I am trying to use the command foreach to create a drop down menu. That I can usually do, the problem is I am also adding some linking. Here is some my code:
<?sql

$sql2 = "SELECT mn.map, mn.route FROM maps m JOIN map_name mn ON (m.map_name = mn.map) WHERE `ship`='".$POST['ship']."'";
$result2 = mysql_query($sql2)
    or die("Query Error".mysql_error());
    while ($row = mysql_fetch_array($result2)) {
    $mapname[$row['mn.map']] = $row['mn.route'];
}
    ?>

<form action="edit_map_which.php" method="post">
<table border=0 cellspacing=1>
<tr>
<td>
Map :
</td>
<td>
<SELECT name="map">
<option value="" SELECTED>Select a Map</option>
<?php
foreach( $mapname as $map => $route ){ **
?>
<option value="<?php echo $map ?>"><?php echo $route ?></option>
<?php }
?>
</SELECT>
</td>
</tr>
<tr>
<td>
<INPUT type="submit" name="Submit" value="Submit">
</td>
</tr>
</table>

** I get the error Invalid argument supplied for foreach() for this line.
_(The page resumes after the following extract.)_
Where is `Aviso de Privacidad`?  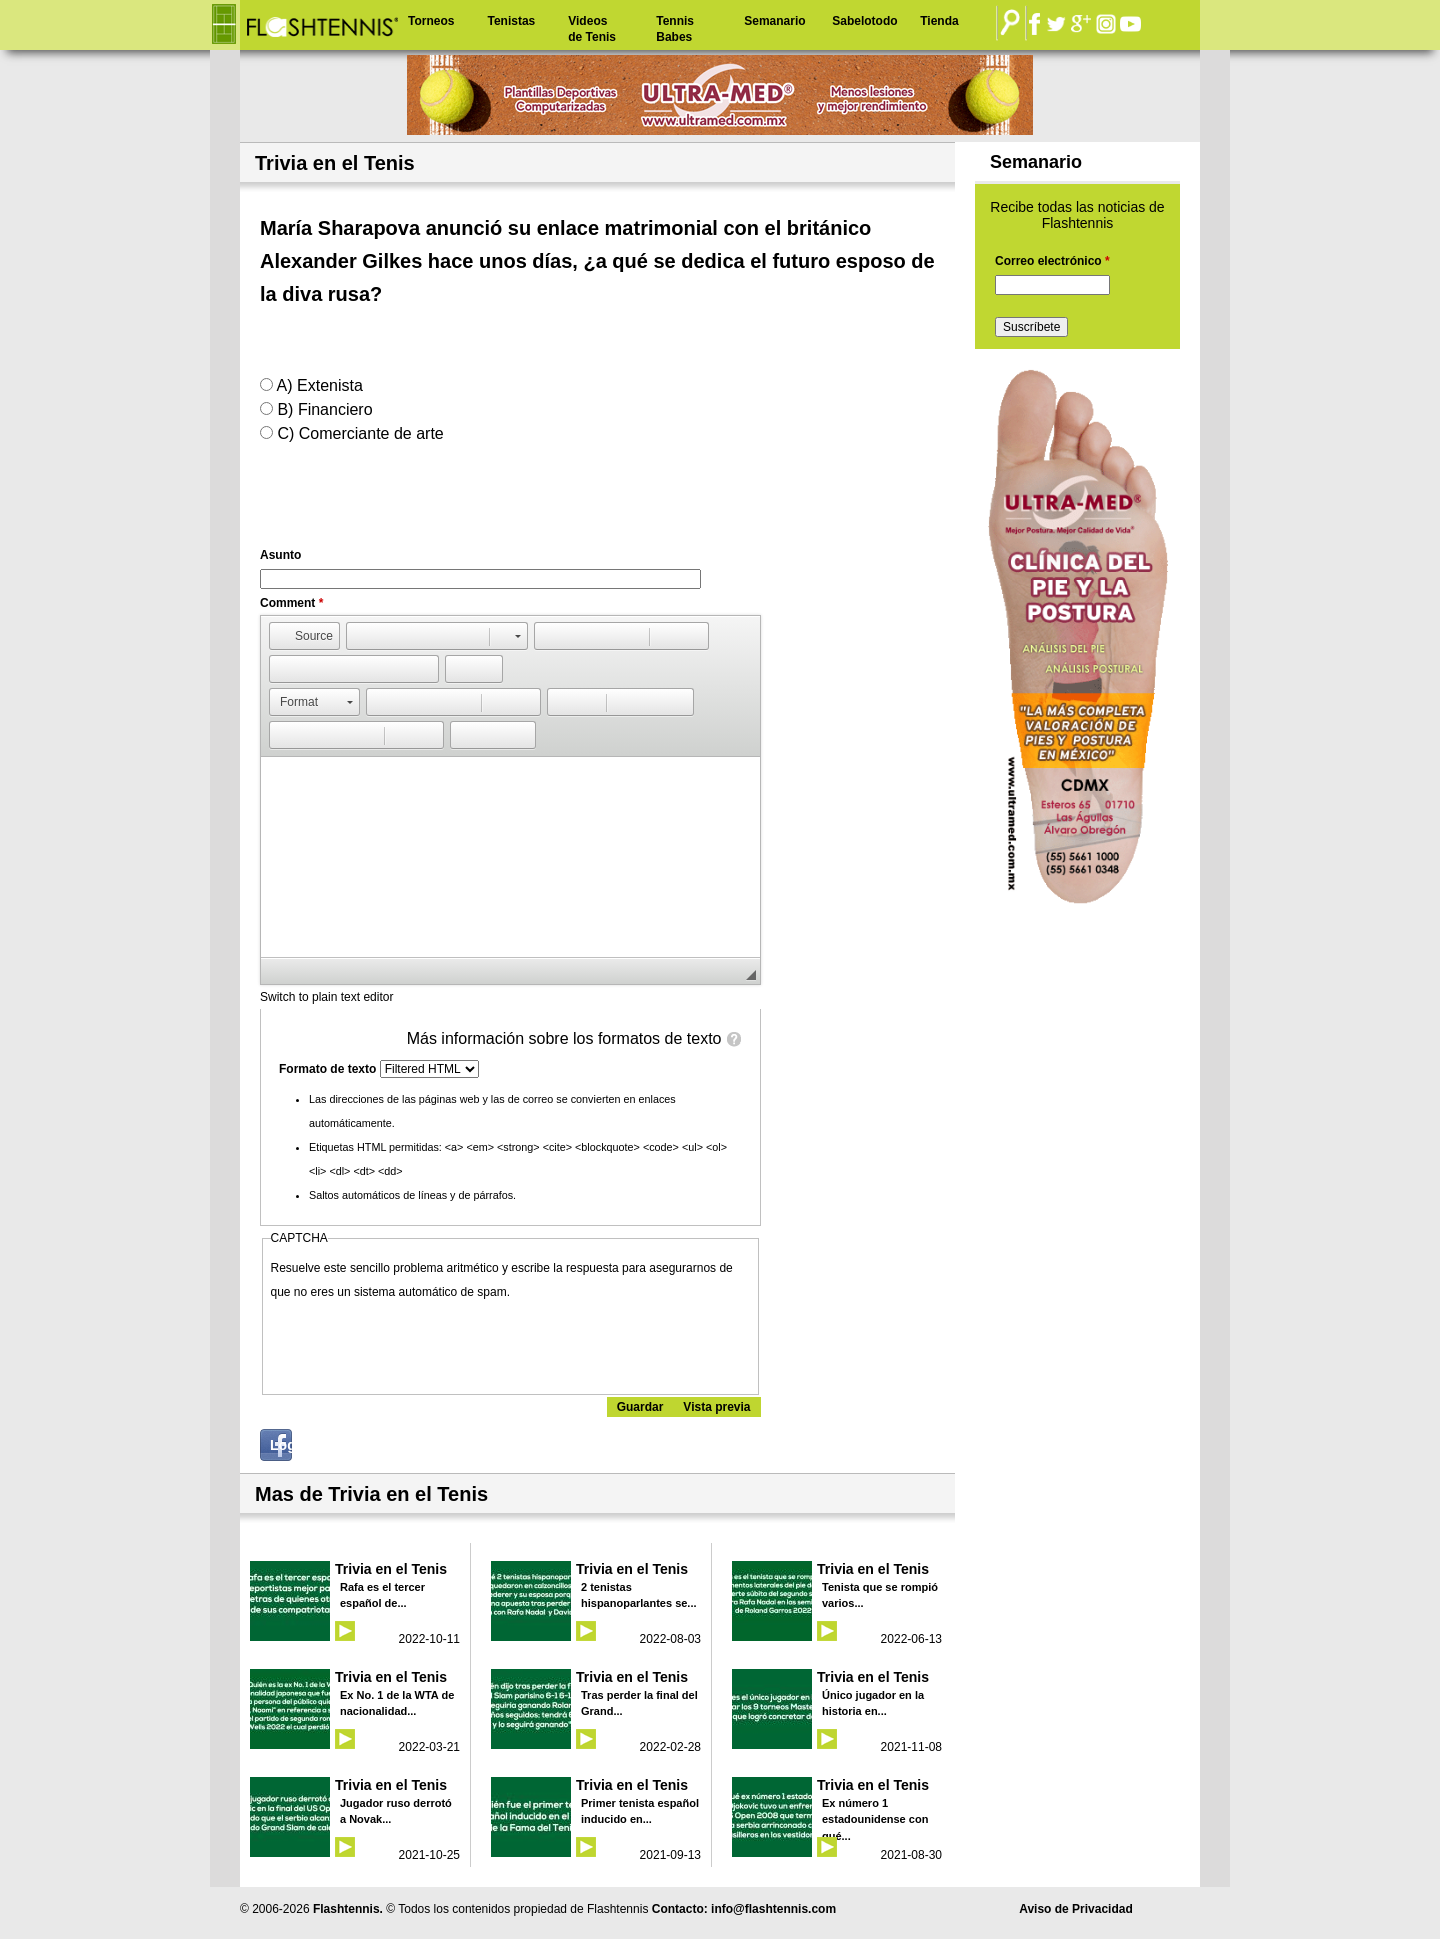 Aviso de Privacidad is located at coordinates (1076, 1909).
I've tried quite a few different things for this, and I now feel like I am beating my head against the wall. Thanks for the help.

"Invalid argument supplied for foreach()" indicates that your '$mapname' is not an array, which in turn implies that your SELECT is returning with an empty set. Have you tried echoing your SELECT statement and running it against your database to see what happens?

Take it easy,
Dan
Will-code-PHP-for-Athlons-and-powerbooks
"If Darl McBride was in charge, he'd probably make marriage unconstitutional too,
since clearly it de-emphasizes the commercial nature of normal human interaction, and
is a major impediment to the commercial growth of prostitution."